There has been some debate in Tasmania recently, on the subject of whether there has been a decline in Eastern Rosella numbers. In my suburb of Bellerive the numbers seem to have been pretty static for years, although the numbers are only of the order of perhaps 10-15 birds. Certainly they breed in the coastal strip here, although I rarely see any obviously young birds. Michael Sharland, writing in 1945 in his Tasmanian Birds, mentions flocks of upto 20 birds being not uncommon in the Cambridge area. Flocks at the Hobart Airport (near Cambridge) and on the now defunct golf course there, frequently number 60+ during the Winter months, indicating that in places they are more than holding their own. It has been suggested that competition with the introduced Common Starling for breeding sites may have caused a decline in numbers.
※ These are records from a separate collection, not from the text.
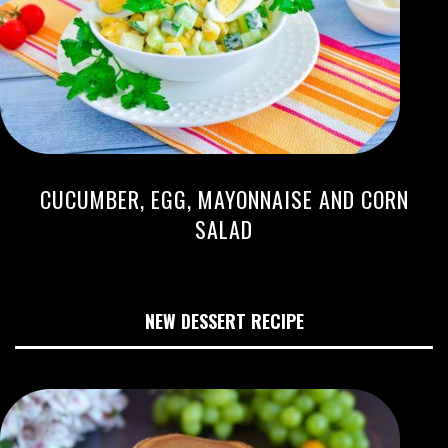
CUCUMBER, EGG, MAYONNAISE AND CORN
SALAD
NEW DESSERT RECIPE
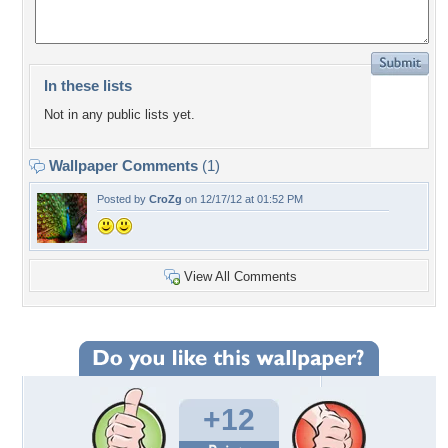
In these lists
Not in any public lists yet.
Wallpaper Comments
(1)
Posted by
CroZg
on 12/17/12 at 01:52 PM
View All Comments
+12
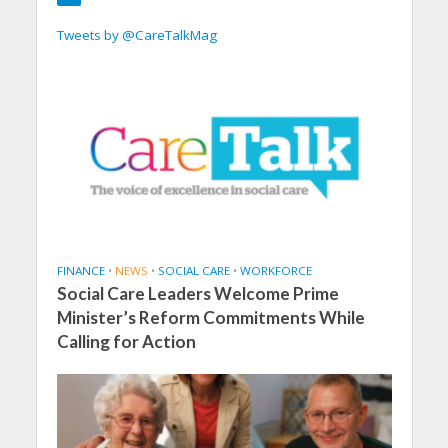
Tweets by @CareTalkMag
FINANCE
•
NEWS
•
SOCIAL CARE
•
WORKFORCE
Social Care Leaders Welcome Prime
Minister’s Reform Commitments While
Calling for Action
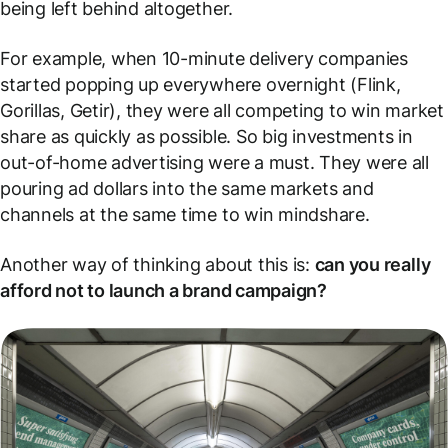
being left behind altogether.
For example, when 10-minute delivery companies
started popping up everywhere overnight (Flink,
Gorillas, Getir), they were all competing to win market
share as quickly as possible. So big investments in
out-of-home advertising were a must. They were all
pouring ad dollars into the same markets and
channels at the same time to win mindshare.
Another way of thinking about this is:
can you really
afford
not
to launch a brand campaign?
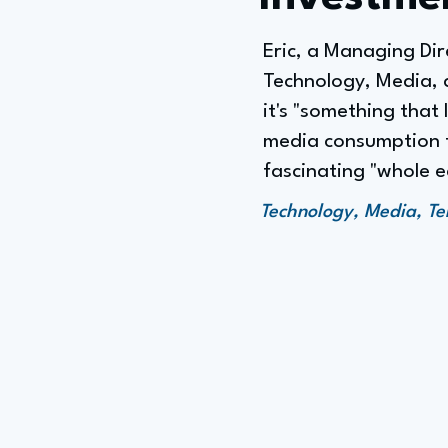
Eric, a Managing Dir
Technology, Media, 
it's "something that
media consumption to
fascinating "whole 
Technology, Media, Te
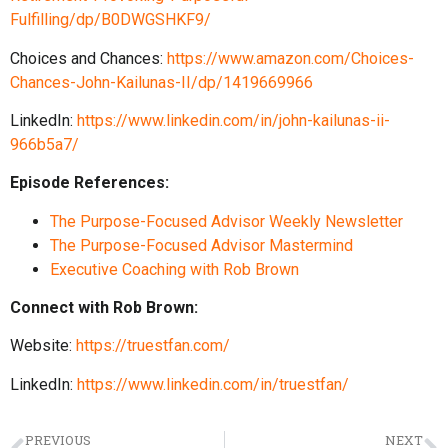
Fulfilling/dp/B0DWGSHKF9/
Choices and Chances:
https://www.amazon.com/Choices-
Chances-John-Kailunas-II/dp/1419669966
LinkedIn:
https://www.linkedin.com/in/john-kailunas-ii-
966b5a7/
Episode References:
The Purpose-Focused Advisor Weekly Newsletter
The Purpose-Focused Advisor Mastermind
Executive Coaching with Rob Brown
Connect with Rob Brown:
Website:
https://truestfan.com/
LinkedIn:
https://www.linkedin.com/in/truestfan/
PREVIOUS
NEXT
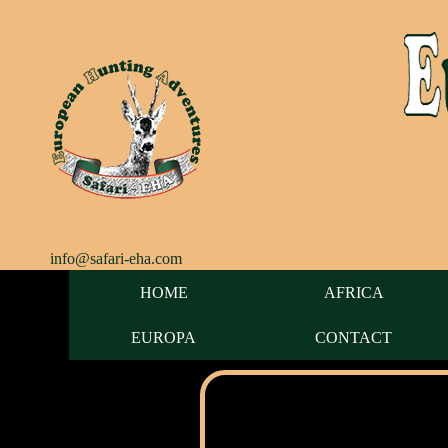
info@safari-eha.com
HOME
AFRICA
EUROPA
CONTACT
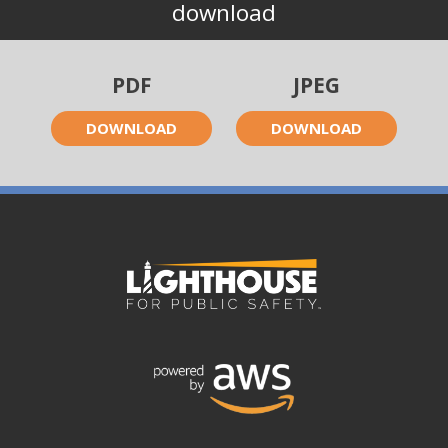
download
PDF
JPEG
DOWNLOAD
DOWNLOAD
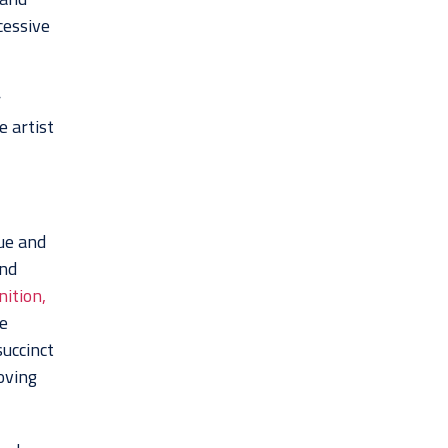
cessive
r
e artist
gue and
and
ition,
e
uccinct
oving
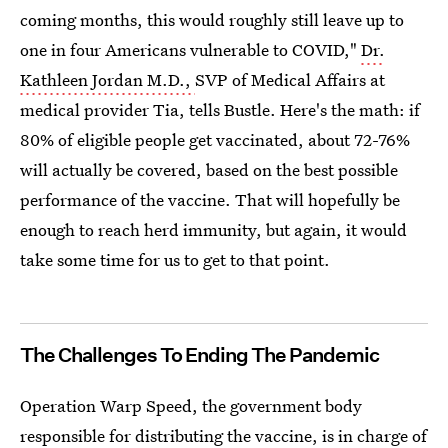
coming months, this would roughly still leave up to
one in four Americans vulnerable to COVID,"
Dr.
Kathleen Jordan M.D.,
SVP of Medical Affairs at
medical provider Tia, tells Bustle. Here's the math: if
80% of eligible people get vaccinated, about 72-76%
will actually be covered, based on the best possible
performance of the vaccine. That will hopefully be
enough to reach herd immunity, but again, it would
take some time for us to get to that point.
The Challenges To Ending The Pandemic
Operation Warp Speed, the government body
responsible for distributing the vaccine, is in charge of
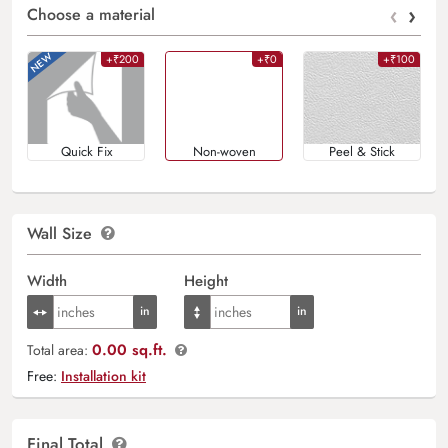
‹
›
Choose a material
+₹200
+₹0
+₹100
Quick Fix
Non-woven
Peel & Stick
Wall Size
Width
Height
0.00 sq.ft.
Total area:
Free:
Installation kit
Final Total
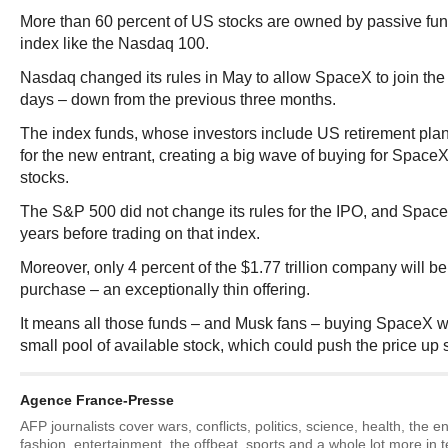
More than 60 percent of US stocks are owned by passive fun
index like the Nasdaq 100.
Nasdaq changed its rules in May to allow SpaceX to join the 
days – down from the previous three months.
The index funds, whose investors include US retirement plans
for the new entrant, creating a big wave of buying for SpaceX
stocks.
The S&P 500 did not change its rules for the IPO, and Space
years before trading on that index.
Moreover, only 4 percent of the $1.77 trillion company will b
purchase – an exceptionally thin offering.
It means all those funds – and Musk fans – buying SpaceX wi
small pool of available stock, which could push the price up 
Agence France-Presse
AFP journalists cover wars, conflicts, politics, science, health, the 
fashion, entertainment, the offbeat, sports and a whole lot more in 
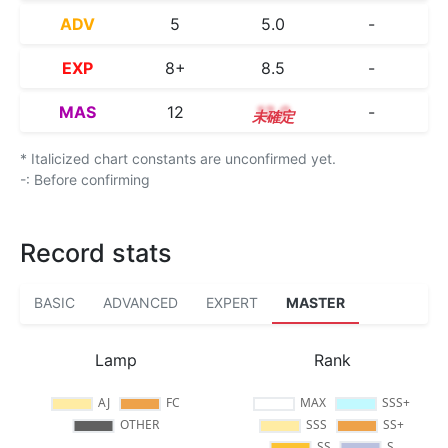
ADV
5
5.0
-
EXP
8+
8.5
-
MAS
12
12.0
-
* Italicized chart constants are unconfirmed yet.
-: Before confirming
Record stats
BASIC
ADVANCED
EXPERT
MASTER
Lamp
Rank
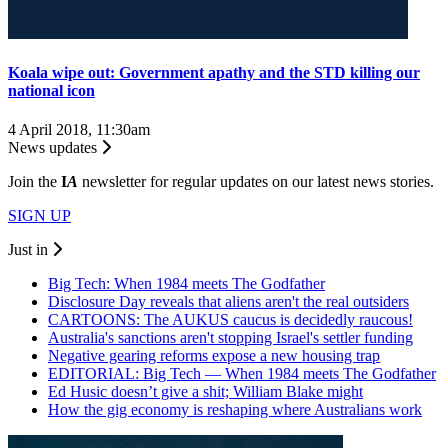
Koala wipe out: Government apathy and the STD killing our
national icon
4 April 2018, 11:30am
News updates
Join the
I
A
newsletter for regular updates on our latest news stories.
SIGN UP
Just in
Big Tech: When 1984 meets The Godfather
Disclosure Day reveals that aliens aren't the real outsiders
CARTOONS: The AUKUS caucus is decidedly raucous!
Australia's sanctions aren't stopping Israel's settler funding
Negative gearing reforms expose a new housing trap
EDITORIAL: Big Tech — When 1984 meets The Godfather
Ed Husic doesn’t give a shit; William Blake might
How the gig economy is reshaping where Australians work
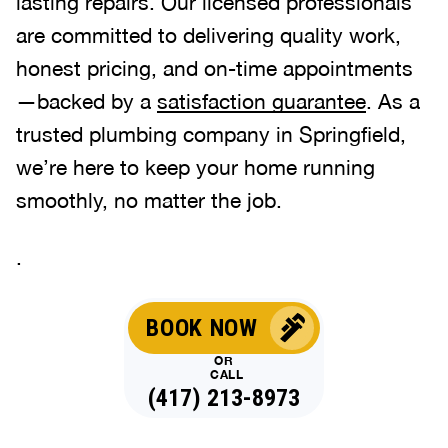
lasting repairs. Our licensed professionals
are committed to delivering quality work,
honest pricing, and on-time appointments
—backed by a
satisfaction guarantee
. As a
trusted plumbing company in Springfield,
we’re here to keep your home running
smoothly, no matter the job.
.
BOOK NOW
OR
CALL
(417) 213-8973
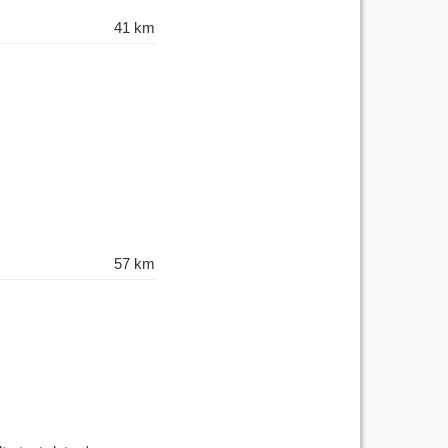
41 km
57 km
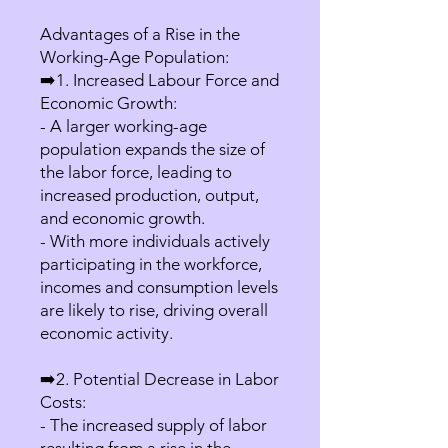
Advantages of a Rise in the
Working-Age Population:
➡️1. Increased Labour Force and
Economic Growth:
- A larger working-age
population expands the size of
the labor force, leading to
increased production, output,
and economic growth.
- With more individuals actively
participating in the workforce,
incomes and consumption levels
are likely to rise, driving overall
economic activity.
➡️2. Potential Decrease in Labor
Costs:
- The increased supply of labor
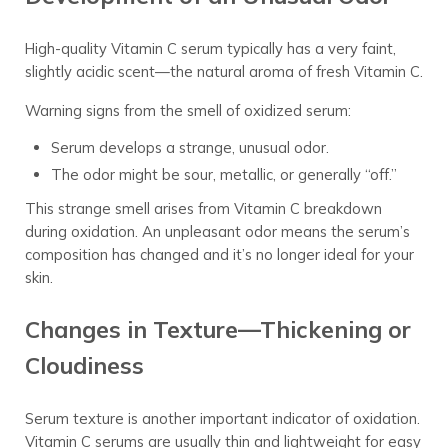
High-quality Vitamin C serum typically has a very faint,
slightly acidic scent—the natural aroma of fresh Vitamin C.
Warning signs from the smell of oxidized serum:
Serum develops a strange, unusual odor.
The odor might be sour, metallic, or generally “off.”
This strange smell arises from Vitamin C breakdown
during oxidation. An unpleasant odor means the serum’s
composition has changed and it’s no longer ideal for your
skin.
Changes in Texture—Thickening or
Cloudiness
Serum texture is another important indicator of oxidation.
Vitamin C serums are usually thin and lightweight for easy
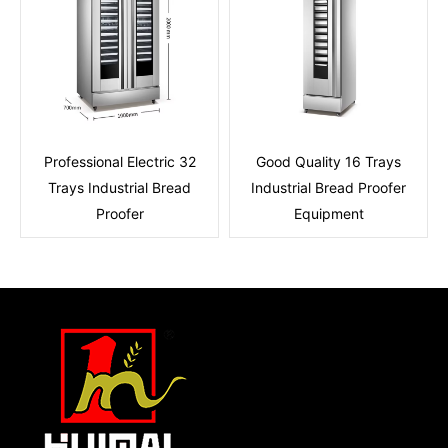
Professional Electric 32
Good Quality 16 Trays
Trays Industrial Bread
Industrial Bread Proofer
Proofer
Equipment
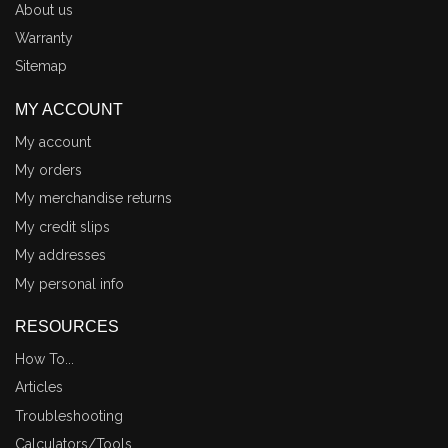
About us
Warranty
Sitemap
MY ACCOUNT
My account
My orders
My merchandise returns
My credit slips
My addresses
My personal info
RESOURCES
How To...
Articles
Troubleshooting
Calculators/Tools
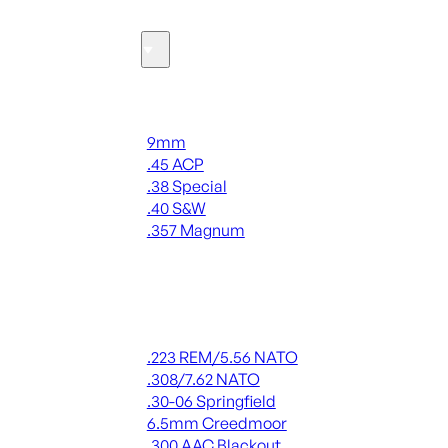
Ammo
Handgun Ammo
9mm
.45 ACP
.38 Special
.40 S&W
.357 Magnum
ALL HANDGUN AMMO
Rifle Ammo
.223 REM/5.56 NATO
.308/7.62 NATO
.30-06 Springfield
6.5mm Creedmoor
.300 AAC Blackout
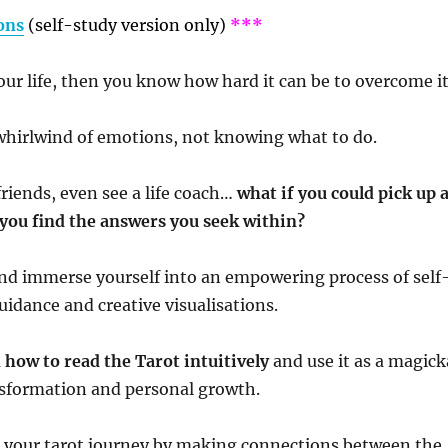
ons
(self-study version only)
***
our life, then you know how hard it can be to overcome it
a whirlwind of emotions, not knowing what to do.
friends, even see a life coach…
what if you could pick up 
 you find the answers you seek within?
nd immerse yourself into an empowering process of self
guidance and creative visualisations.
 how to read the Tarot intuitively
and use it as a magick
ansformation and personal growth.
 your tarot journey by making connections between the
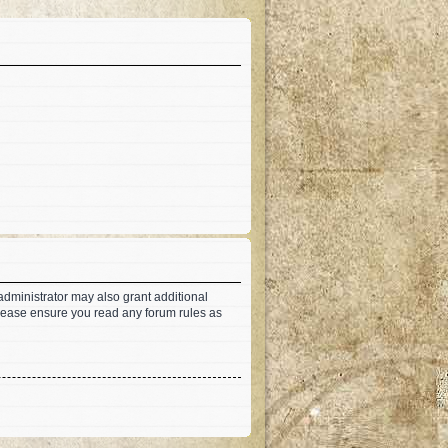
administrator may also grant additional
 Please ensure you read any forum rules as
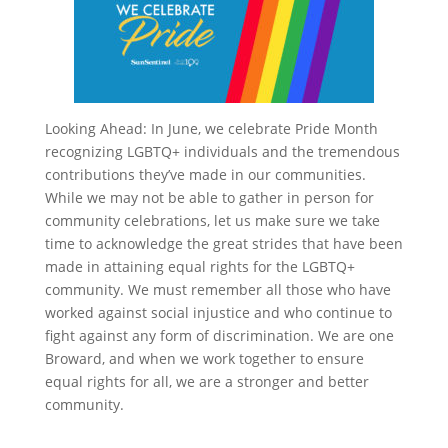
Looking Ahead: In June, we celebrate Pride Month
recognizing LGBTQ+ individuals and the tremendous
contributions they’ve made in our communities.
While we may not be able to gather in person for
community celebrations, let us make sure we take
time to acknowledge the great strides that have been
made in attaining equal rights for the LGBTQ+
community. We must remember all those who have
worked against social injustice and who continue to
fight against any form of discrimination. We are one
Broward, and when we work together to ensure
equal rights for all, we are a stronger and better
community.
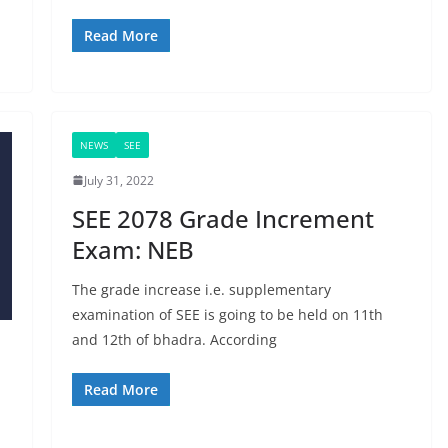
Read More
NEWS
SEE
July 31, 2022
SEE 2078 Grade Increment
Exam: NEB
The grade increase i.e. supplementary
examination of SEE is going to be held on 11th
and 12th of bhadra. According
Read More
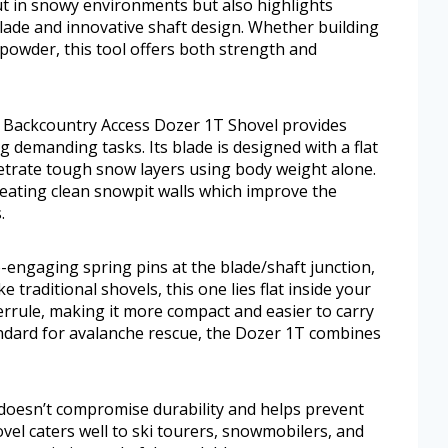
out in snowy environments but also highlights
 blade and innovative shaft design. Whether building
powder, this tool offers both strength and
e Backcountry Access Dozer 1T Shovel provides
 demanding tasks. Its blade is designed with a flat
etrate tough snow layers using body weight alone.
reating clean snowpit walls which improve the
.
-engaging spring pins at the blade/shaft junction,
ke traditional shovels, this one lies flat inside your
errule, making it more compact and easier to carry
ndard for avalanche rescue, the Dozer 1T combines
, doesn’t compromise durability and helps prevent
vel caters well to ski tourers, snowmobilers, and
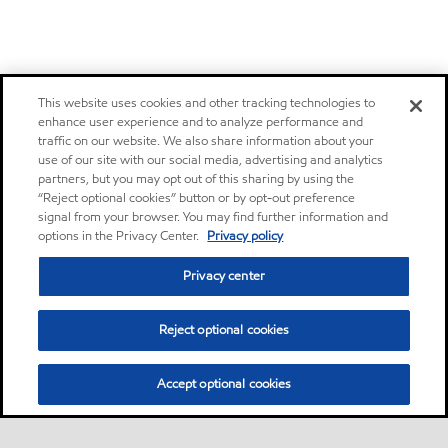
This website uses cookies and other tracking technologies to
enhance user experience and to analyze performance and
traffic on our website. We also share information about your
use of our site with our social media, advertising and analytics
partners, but you may opt out of this sharing by using the
“Reject optional cookies” button or by opt-out preference
signal from your browser. You may find further information and
options in the Privacy Center.
Privacy policy
Privacy center
Reject optional cookies
Accept optional cookies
Perhaps the decline is more noticeable in farming areas.
I can remember my first sighting of an Eastern Rosella on my arrival from England, a lifetime ago now. It was my first sighting of an Australian native species that I could identify--it predated field guides-- but the vivid colouration suggested it belonged to a more exotic place. Although we tend to take Easterns for granted these days, it would be a sad day if they disappeared from the suburbs.
I have found that the local Rosellas are surprisingly difficult to approach and I rarely get close enough to get a reasonable shot. The accompanying image was taken over the weekend a short distance from my home. This bird, one of three, was feeding on Silver Birch catkins, a favourite Winter food.

1 comment:

John & Shirley Tongue said...

We certainly see lots of Eastern Rosellas around the Domain, and North Hobart, though having only lived here for a bit over three years, it's hard to say whether these numbers seem to be changing.